1. ## Compression with Pi

I wanted to ask you knowledgeable people about an idea that has been going around in my head for years. I'm nowhere near a compression expert, so please don't jump on me if this is ridiculous for reasons I can't grasp.

My math teacher once told me that it is assumed that the number Pi would contain any kind of combinations of numbers thinkable. So, wouldn't it be possible to transform Pi (or any other endless mathematical constant or combination of a multitude of them) into a binary format and then trying to find matches between the file that needs to be compressed? All that would need to be stored in an archive would be coordinates of the corresponding digits to the chunks that match, not the data itself. Restoring the file would be computationally intense on a massive scale, but shouldn't it be possible to even "extract" huge files from tiny archives this way? Has someone ever thought about this?

2. You're not the first with this idea. It won't work. Instead of a file you'd have to store a single number, a position in the stream of numbers. Usually, this would be so far that the number would be bigger than the file itself.

3. Thank you for your answer. Yes the number will be bigger than the file itself, but since the number is not stored in the archive, but computed in real time by the archiver this shouldn't be much of a problem. What am I getting wrong here? I'll look into the counting argument.

4. Originally Posted by Mexxi
All that would need to be stored in an archive would be coordinates of the corresponding digits to the chunks that match, not the data itself.
Originally Posted by Mexxi
What am I getting wrong here?
He means those coordinates would be be bigger than original file...

5. That makes sense. I guess the point would be to only use the irrational number as a basis if the coordinates would be smaller than the chunk of data and otherwise leave it uncompressed.

6. You can't compress but you if look at the space of all files. No compressor can compress all files in fact the identity transform is about the best overall compressor for all files.

That said one has to realize we make compressors to compress useful files smaller and hope that few bad files are encountered.

First of all any file can be thought of as a single number since you can bijectively transform between the two sets.

And you can map the set of all pairs of numbers to the set of numbers.

So you could write a bijective file compressor using PI that will cause many files to compress and many files to expand.

So if you find the files that compress are useful then you have your compressor.

You could even create a random looking set of files that compress with your method and then have a contest where
your compressor would likely beat all the other normal file compressors.

7. ## Thanks:

Mexxi (10th September 2013)

8. Whoops sorry my idea above is incomplete.
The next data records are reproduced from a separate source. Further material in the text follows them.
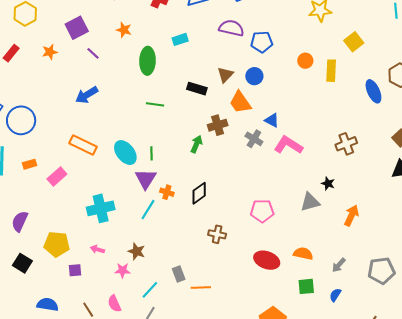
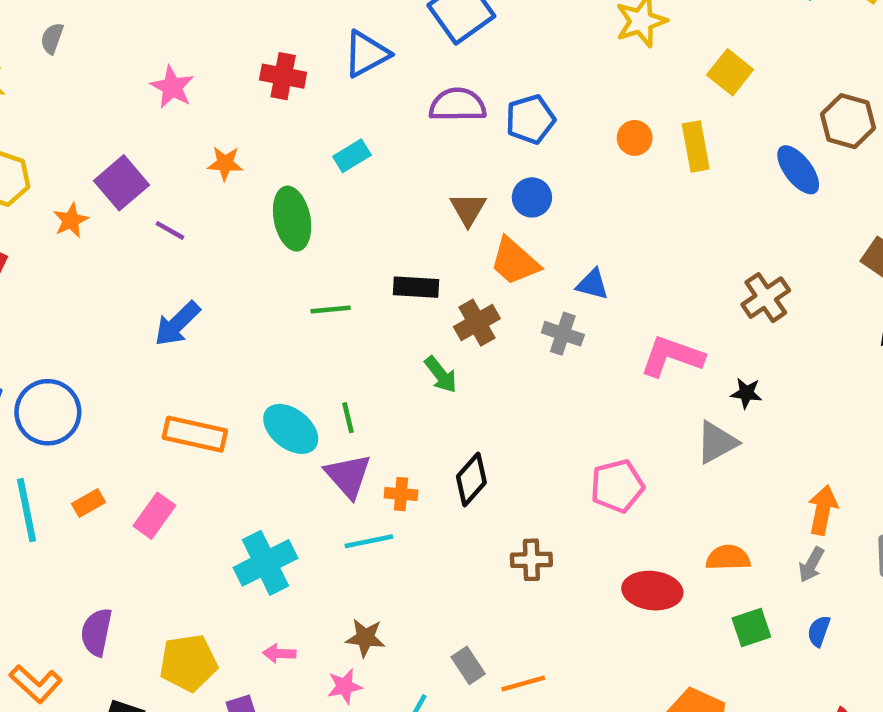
orange star: (50, 52) -> (71, 220), moved
black rectangle: (197, 89) -> (416, 287), moved
green arrow: (196, 144) -> (441, 375), turned 132
pink L-shape: (288, 145) -> (672, 356), moved
cyan line: (148, 210) -> (369, 541), turned 60
orange arrow: (351, 215) -> (823, 510), moved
Since you could have several offsets with the same length that decompress to the same file.
So it's harder to write such a compressor that I indicated but with time I think its possible but still most likely it would not compress the kind of files one wants to compress.

9. Hilarious. I'd give it a shot if it wasn't linux based.

10. If you could even create a program that would find any file in the digits of Pi (in a reasonable amount of time), that would interesting just as a novelty. I bet it would make a splash on Hacker News. But it wouldn't compress anything.

11. Just for shits'n giggles I have computed Pi and can calculate theoretically 2 billion digits per hour on my cpu. GPU should be even faster. I'm playing with the thought of converting the dump to binary and look for small text fragments just for the fun of it

12. Just be aware that the expected number of trials to find an n character string in random bits is on the order of 256^n, which becomes very large, very fast.

13. This makes me think of the Infinite monkey theorem.
Everybody has heard this story : a dozen of monkeys or more typing randomly on typewriters for a million years will produce the entire work of Shakespeare.

This is actually a myth : "Ignoring punctuation, spacing, and capitalization, a monkey typing letters uniformly at random has a chance of one in 26 of correctly typing the first letter of Hamlet. It has a chance of one in 676 (26*26) of typing the first two letters. Because the probability shrinks exponentially, at 20 letters it already has only a chance of one in 2620 = 19,928,148,895,209,409,152,340,197,376 (almost 2*1028). In the case of the entire text of Hamlet, the probabilities are so vanishingly small they can barely be conceived in human terms".

I guess the same rule applies if you try to find your favorite proggy in the Pi decimals.

14. I am not sure how long Hamlet is but lets assume it takes a single monkey a month to type enough to be the length of Hamlet.
you start with one monkey at the end of 1/2 month you add two more monkeys to the crew. Then at end of 1/4 month you add four more monkeys to the crew. Each time doubling the number of monkeys but waiting 1/2 the previous time interval before adding the additional monkeys to the crew.

Its my belief that by the end of 3 months there should be several copies of Hamlet typed by the monkeys. Of course you will not find enough monkeys but pretend you can and that each type randomly and independent of each other. In fact you can stop short of adding additional monkeys just before 2 month since the crew of monkey will be large enough to do the job.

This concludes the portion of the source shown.